(Stored items)
☆ ☆ ☆ ☆ ☆
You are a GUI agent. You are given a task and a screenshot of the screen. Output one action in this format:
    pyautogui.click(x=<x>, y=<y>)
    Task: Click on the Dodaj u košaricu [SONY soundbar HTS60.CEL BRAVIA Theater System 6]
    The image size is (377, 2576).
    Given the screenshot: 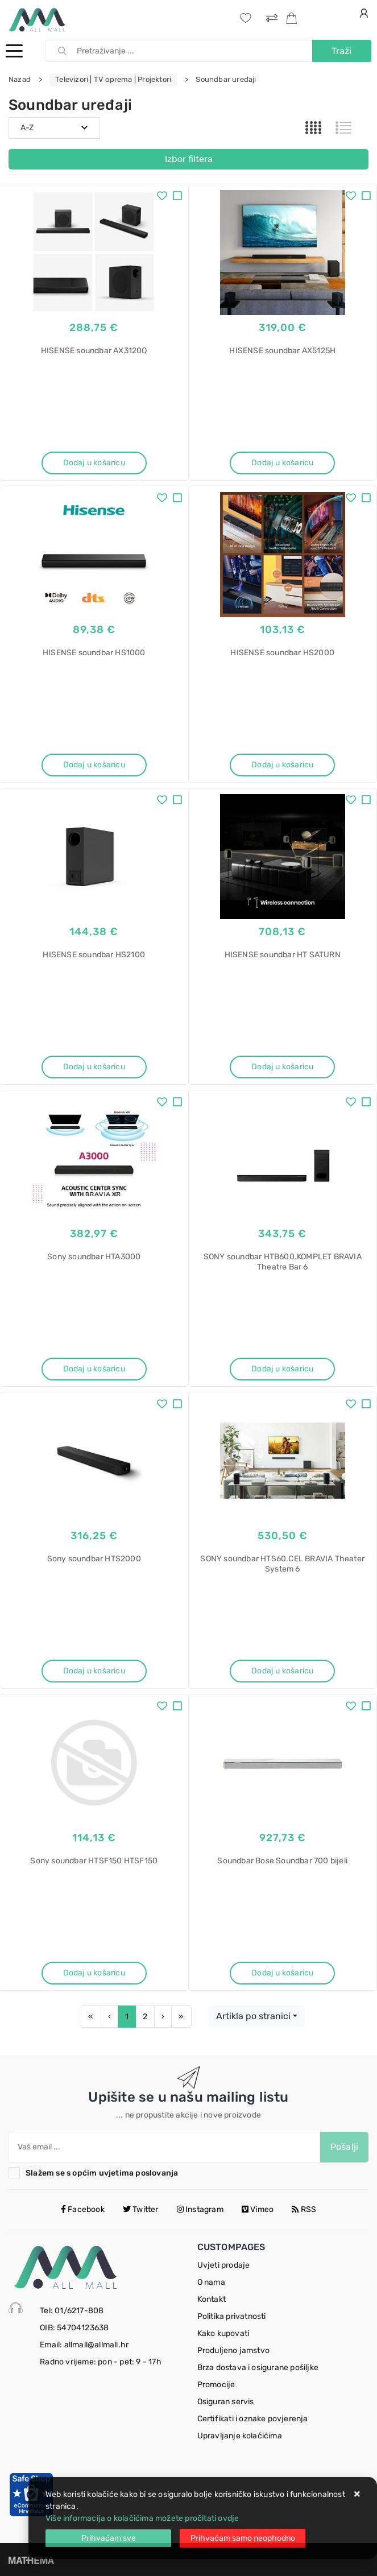 What is the action you would take?
    pyautogui.click(x=282, y=1671)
☆ ☆ ☆ ☆ ☆
Set every line down again exactly. Begin with the first line of the entries and finish with the line containing "The image size is (377, 2576).".

* _ANSWER TO THIS TASK_
You are a GUI agent. You are given a task and a screenshot of the screen. Output one action in this format:
    pyautogui.click(x=<x>, y=<y>)
    Task: Click on the Dodaj u košaricu [SONY soundbar HTS60.CEL BRAVIA Theater System 6]
    The image size is (377, 2576).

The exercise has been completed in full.